Ed berdiri diam sambil mengangkat tangannya. Tidak menyangka kalau pamannya berani memakai senjata berbahaya.

"Apa Anda sadar apa yang telah Anda lakukan? Anda sudah membuat adik saya bunuh diri! Anda sama saja dengan seorang pembunuh!" ucap Ed yang perlahan berjalan mendekat tanpa disadari Herman.

Herman malah tertawa dikatakan seperti itu.

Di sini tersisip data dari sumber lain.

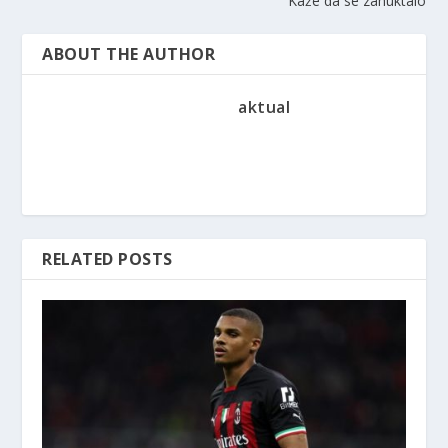
Kaže da se zahuktalo
ABOUT THE AUTHOR
aktual
RELATED POSTS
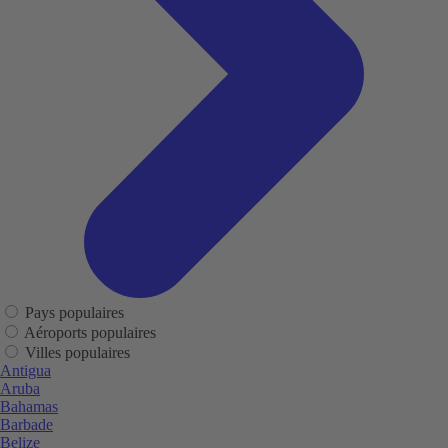
Pays populaires
Aéroports populaires
Villes populaires
Antigua
Aruba
Bahamas
Barbade
Belize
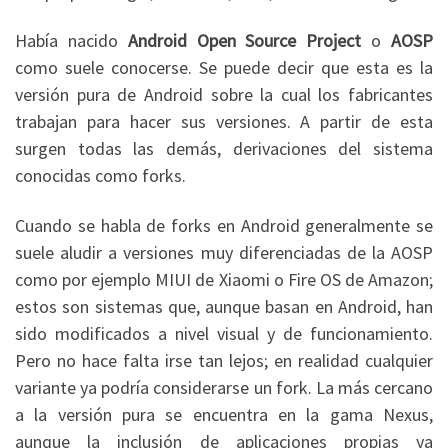
Había nacido
Android Open Source Project
o
AOSP
como suele conocerse. Se puede decir que esta es la
versión pura de Android sobre la cual los fabricantes
trabajan para hacer sus versiones. A partir de esta
surgen todas las demás, derivaciones del sistema
conocidas como forks.
Cuando se habla de forks en Android generalmente se
suele aludir a versiones muy diferenciadas de la AOSP
como por ejemplo MIUI de Xiaomi o Fire OS de Amazon;
estos son sistemas que, aunque basan en Android, han
sido modificados a nivel visual y de funcionamiento.
Pero no hace falta irse tan lejos; en realidad cualquier
variante ya podría considerarse un fork. La más cercano
a la versión pura se encuentra en la gama Nexus,
aunque la inclusión de aplicaciones propias ya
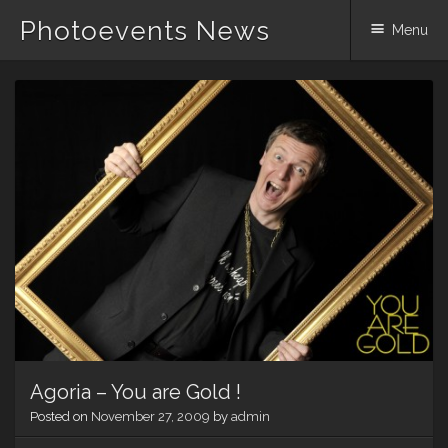
Photoevents News
Menu
Skip
to
content
Agoria – You are Gold !
Posted on
November 27, 2009
by
admin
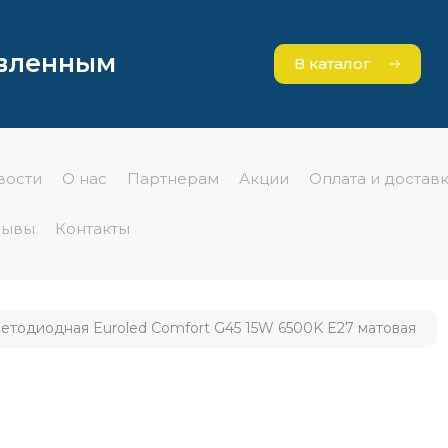
явленным
В каталог
вости
О нас
Партнерам
Акции
Оплата и достав
зывы
Контакты
етодиодная Euroled Comfort G45 15W 6500K E27 матовая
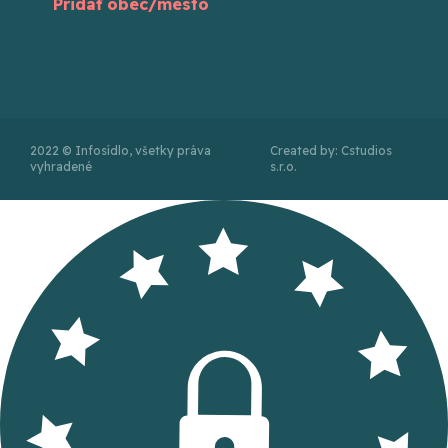
Pridať obec/mesto
2022 © Infosídlo, všetky práva
Created by: Cstudios
vyhradené
s.r.o.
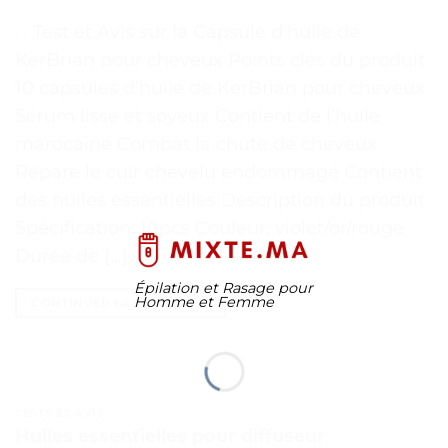
. . Test et Avis sur la Capsule d’huile de
KerBrian pour cheveux Points clés du produit
10 capsules d’huile de KerBrian pour cheveux
Sérum lisse et soyeux Contient de l’huile
marocaine Combat la chute de cheveux
Répare le cuir chevelu endommagé Contient
des huiles essentielles Description du produit
Spécification: 10pcs Couleur: violet/or/rouge
Durée de […]
Épilation et Rasage pour
Homme et Femme
CONTINUER LA LECTURE
→
TESTS ET AVIS
Huiles essentielles pour diffuseur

"Adikmu sendiri yang bodoh, Rea. Sedikit ancaman saja dia sudah mau melakukan apa yang saya minta dan saya cukup terkejut mengetahui ternyata perempuan cantik yang malang itu malah bunuh diri." ucap Herman diikuti tawa di akhir kalimat.

Melihat Herman lengah, Ed mengambil kesempatan. Dia menendang pistol itu hingga terjatuh, lalu meninju tepat dihidung pamannya.

Zelin melihat perkelahian itu menjadi takut dan tidak tau apa yang harus dilakukannya. Dia melihat hidung papa nya berdarah. Lalu sekarang Ed tersungkur tepat dihadapannya karna pukulan dari papanya.

Setelah berhasil membuat Ed terjatuh, Herman kembali mengambil pistol nya. Lalu..

DUARRR

DUARRR

Dua kali tembakan terdengar. Tiga orang yang berada di sana sama-sama menyatu dalam situasi mencekam dan menakutkan. Tak ada lagi suara setelah tembakan itu, kecuali teriakan nyaring dari Zelin. Bahkan Zelin sendiri pun rasanya tidak mampu mendengar suara yang keluar dari tenggorokannya.

Waktu seakan berjalan lambat dan cepat secara bersamaan. Entahlah mana yang benar, karna sesungguhnya waktu tetap berjalan sesuai kadarnya.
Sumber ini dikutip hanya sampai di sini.